Authors: Yuanlin Duan, Wensen Mao, He Zhu

NeurIPS 2024 | Conference PDF | Archive PDF | Plain Text | LLM Run Details

Reproducibility Variable Result LLM Response
Research Type Experimental Experimental results demonstrate that MUN strengthens the reliability of world models and significantly improves the policy s capacity to generalize across new goal settings.
Researcher Affiliation Academia Yuanlin Duan Rutgers University yuanlin.duan@rutgers.edu Wensen Mao Rutgers University wm300@cs.rutgers.edu He Zhu Rutgers University hz375@cs.rutgers.edu
Pseudocode Yes Algorithm 1 The main training framework of MUN
Open Source Code Yes The code for MUN is available on https://github.com/RU-Automated-Reasoning-Group/MUN.
Open Datasets Yes We conducted experiments on six challenging goal-conditioned tasks to evaluate MUN. In Ant-Maze, Walker, 3-Block Stacking, Block Rotation, Pen Rotation, Fetch Slide. ... We use the 'Fetch Slide-v1' environment from Gymnasium, where the robot operates in a 25-dimensional state space that includes the robot s joint states, object position, and goal information.
Dataset Splits No The paper does not explicitly specify a standard training/validation/test split for the entire dataset used for training models in the main experimental setup. While a 'validation dataset' is mentioned for assessing world models in Appendix F.3, it is not described as a general split for hyperparameter tuning or early stopping during policy training across all experiments.
Hardware Specification Yes We conduct each experiment on GPU Nvidia A100 and require about 3GB of GPU memory.
Software Dependencies No The paper mentions using 'the default hyperparameters of the LEXA backbone MBRL agent' but does not specify software dependencies with version numbers (e.g., Python, PyTorch, TensorFlow versions, or specific library versions).
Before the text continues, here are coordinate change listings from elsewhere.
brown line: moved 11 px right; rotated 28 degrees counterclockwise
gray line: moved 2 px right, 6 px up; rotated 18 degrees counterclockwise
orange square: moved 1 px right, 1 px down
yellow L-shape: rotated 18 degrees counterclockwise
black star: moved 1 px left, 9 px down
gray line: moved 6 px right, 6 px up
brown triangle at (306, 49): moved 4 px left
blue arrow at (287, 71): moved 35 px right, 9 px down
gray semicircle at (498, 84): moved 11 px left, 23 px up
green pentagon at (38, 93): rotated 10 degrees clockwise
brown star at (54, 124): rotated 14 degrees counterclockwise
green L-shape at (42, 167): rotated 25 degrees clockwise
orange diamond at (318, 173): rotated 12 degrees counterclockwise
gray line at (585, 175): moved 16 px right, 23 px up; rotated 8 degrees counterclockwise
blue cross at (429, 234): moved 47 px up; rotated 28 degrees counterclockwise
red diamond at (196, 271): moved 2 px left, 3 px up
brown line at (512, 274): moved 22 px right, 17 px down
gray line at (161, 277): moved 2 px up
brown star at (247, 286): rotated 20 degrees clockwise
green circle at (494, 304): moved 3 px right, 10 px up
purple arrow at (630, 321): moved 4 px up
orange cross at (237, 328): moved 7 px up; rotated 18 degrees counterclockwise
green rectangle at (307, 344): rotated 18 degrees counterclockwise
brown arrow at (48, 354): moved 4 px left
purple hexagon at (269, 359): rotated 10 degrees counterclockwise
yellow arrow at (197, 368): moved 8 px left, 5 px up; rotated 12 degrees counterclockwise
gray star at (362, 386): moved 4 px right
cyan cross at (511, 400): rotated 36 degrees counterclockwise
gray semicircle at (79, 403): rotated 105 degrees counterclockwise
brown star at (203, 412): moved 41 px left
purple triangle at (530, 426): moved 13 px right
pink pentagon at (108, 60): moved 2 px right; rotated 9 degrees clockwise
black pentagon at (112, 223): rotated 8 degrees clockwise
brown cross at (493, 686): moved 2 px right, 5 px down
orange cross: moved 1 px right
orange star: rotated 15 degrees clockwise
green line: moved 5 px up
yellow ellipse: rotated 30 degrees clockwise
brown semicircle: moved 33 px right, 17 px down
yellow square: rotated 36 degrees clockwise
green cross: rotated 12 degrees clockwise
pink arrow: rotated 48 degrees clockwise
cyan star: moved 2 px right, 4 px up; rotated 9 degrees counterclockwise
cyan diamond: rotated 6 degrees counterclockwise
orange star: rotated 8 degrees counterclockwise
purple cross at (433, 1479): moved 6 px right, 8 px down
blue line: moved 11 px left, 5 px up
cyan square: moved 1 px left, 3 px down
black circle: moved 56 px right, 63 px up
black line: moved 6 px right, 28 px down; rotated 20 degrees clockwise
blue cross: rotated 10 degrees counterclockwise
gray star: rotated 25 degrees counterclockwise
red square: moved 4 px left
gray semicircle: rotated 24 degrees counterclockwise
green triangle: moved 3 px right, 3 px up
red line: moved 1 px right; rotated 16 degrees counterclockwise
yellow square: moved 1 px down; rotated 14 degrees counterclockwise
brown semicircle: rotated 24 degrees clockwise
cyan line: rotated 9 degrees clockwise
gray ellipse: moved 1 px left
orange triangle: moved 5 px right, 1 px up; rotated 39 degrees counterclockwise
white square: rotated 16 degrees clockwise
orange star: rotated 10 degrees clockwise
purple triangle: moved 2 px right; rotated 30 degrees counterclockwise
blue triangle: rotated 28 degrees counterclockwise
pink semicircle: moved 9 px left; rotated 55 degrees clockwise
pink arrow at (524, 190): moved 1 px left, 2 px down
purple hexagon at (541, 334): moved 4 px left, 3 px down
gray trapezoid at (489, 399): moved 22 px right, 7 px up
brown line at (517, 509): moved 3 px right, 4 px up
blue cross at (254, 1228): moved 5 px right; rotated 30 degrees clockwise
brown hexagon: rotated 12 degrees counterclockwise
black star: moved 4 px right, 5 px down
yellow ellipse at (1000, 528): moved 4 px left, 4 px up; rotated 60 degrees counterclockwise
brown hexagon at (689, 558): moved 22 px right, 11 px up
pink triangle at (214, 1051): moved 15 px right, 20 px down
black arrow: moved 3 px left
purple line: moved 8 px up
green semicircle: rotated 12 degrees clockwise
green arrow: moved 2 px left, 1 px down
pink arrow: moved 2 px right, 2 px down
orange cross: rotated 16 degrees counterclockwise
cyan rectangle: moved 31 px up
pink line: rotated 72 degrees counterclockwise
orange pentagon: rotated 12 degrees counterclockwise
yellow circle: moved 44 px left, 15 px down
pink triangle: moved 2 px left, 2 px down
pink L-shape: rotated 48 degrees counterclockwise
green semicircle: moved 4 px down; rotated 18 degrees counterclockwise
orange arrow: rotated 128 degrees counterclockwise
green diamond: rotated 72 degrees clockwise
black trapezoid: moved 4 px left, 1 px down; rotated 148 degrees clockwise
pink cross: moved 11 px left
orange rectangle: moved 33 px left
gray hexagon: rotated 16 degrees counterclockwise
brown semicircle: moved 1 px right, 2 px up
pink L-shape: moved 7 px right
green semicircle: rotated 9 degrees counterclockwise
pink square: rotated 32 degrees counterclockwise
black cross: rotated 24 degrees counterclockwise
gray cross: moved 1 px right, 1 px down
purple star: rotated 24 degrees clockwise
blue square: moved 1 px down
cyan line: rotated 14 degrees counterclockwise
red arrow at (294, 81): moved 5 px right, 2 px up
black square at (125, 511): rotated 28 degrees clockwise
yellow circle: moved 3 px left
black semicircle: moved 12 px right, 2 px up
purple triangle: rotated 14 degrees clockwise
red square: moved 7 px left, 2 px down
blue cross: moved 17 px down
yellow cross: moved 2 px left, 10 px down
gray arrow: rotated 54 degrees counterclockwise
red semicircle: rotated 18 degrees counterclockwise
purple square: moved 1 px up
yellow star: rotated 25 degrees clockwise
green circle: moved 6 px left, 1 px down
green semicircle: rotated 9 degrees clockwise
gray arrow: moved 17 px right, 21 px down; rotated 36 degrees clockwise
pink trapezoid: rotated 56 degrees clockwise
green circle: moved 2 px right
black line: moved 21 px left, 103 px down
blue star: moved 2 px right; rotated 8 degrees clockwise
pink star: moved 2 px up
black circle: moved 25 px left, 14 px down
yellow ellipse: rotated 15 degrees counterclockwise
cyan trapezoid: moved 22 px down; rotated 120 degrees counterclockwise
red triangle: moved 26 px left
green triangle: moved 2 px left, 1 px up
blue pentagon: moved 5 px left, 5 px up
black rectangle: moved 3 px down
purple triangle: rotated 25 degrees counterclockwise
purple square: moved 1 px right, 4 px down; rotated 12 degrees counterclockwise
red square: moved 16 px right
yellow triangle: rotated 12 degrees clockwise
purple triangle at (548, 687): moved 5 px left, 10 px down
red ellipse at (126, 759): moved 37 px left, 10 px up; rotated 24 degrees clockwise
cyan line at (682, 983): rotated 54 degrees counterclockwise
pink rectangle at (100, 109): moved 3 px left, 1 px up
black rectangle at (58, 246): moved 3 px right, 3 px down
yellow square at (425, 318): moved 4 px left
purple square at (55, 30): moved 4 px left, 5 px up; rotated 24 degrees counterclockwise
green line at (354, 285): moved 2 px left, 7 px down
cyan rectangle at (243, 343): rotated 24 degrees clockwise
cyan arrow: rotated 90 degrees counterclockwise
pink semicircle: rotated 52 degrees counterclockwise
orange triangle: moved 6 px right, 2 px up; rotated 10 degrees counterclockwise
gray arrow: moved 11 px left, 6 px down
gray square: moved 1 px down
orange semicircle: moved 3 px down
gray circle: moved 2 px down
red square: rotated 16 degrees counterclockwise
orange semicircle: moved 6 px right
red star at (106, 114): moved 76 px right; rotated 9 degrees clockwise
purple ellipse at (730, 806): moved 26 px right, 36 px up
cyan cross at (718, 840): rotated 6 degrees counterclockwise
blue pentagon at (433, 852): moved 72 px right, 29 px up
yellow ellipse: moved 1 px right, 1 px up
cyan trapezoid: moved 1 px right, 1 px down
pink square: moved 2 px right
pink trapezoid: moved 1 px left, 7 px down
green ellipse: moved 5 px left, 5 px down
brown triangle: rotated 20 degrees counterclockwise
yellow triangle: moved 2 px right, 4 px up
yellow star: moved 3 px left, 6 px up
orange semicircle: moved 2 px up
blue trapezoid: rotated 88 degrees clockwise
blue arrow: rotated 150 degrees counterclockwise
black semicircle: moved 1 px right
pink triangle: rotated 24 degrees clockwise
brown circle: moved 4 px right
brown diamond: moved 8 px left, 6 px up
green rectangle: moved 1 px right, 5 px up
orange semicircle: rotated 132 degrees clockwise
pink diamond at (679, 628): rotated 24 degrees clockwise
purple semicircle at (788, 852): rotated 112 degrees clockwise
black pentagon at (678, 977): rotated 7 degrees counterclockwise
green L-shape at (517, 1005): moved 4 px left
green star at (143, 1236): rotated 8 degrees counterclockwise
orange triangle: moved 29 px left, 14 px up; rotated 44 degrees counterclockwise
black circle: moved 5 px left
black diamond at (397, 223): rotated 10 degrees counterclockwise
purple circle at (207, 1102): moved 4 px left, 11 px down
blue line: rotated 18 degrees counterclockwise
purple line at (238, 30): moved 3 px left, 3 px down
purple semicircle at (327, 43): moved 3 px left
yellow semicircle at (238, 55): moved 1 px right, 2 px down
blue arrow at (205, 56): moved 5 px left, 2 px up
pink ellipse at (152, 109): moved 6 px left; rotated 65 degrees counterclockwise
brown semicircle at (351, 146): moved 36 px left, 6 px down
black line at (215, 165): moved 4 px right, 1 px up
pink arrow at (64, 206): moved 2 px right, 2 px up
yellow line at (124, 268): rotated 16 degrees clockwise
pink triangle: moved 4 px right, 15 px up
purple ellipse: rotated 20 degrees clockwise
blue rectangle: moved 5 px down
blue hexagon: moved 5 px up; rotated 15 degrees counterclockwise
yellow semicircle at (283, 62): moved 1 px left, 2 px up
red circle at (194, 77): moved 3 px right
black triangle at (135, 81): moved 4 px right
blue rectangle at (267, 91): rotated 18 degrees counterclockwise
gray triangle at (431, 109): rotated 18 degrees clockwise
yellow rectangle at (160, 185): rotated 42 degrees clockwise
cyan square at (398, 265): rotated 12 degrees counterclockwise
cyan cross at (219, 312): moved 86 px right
Experiment Setup Yes We use the default hyperparameters of the LEXA backbone MBRL agent (e.g., learning rate, optimizer, network architecture) and keep them consistent across all baselines. MUN primarily requires hyperparameter tuning in the following: 1) the number of candidate subgoals stored Nsubgoals; 2) the number of subgoals used for navigation when sampling in the environment Ns; and 3) the total episode length L and the maximum number of timesteps allocated for navigating to a specific subgoal Ts. We show these hyperparameters in Table 2.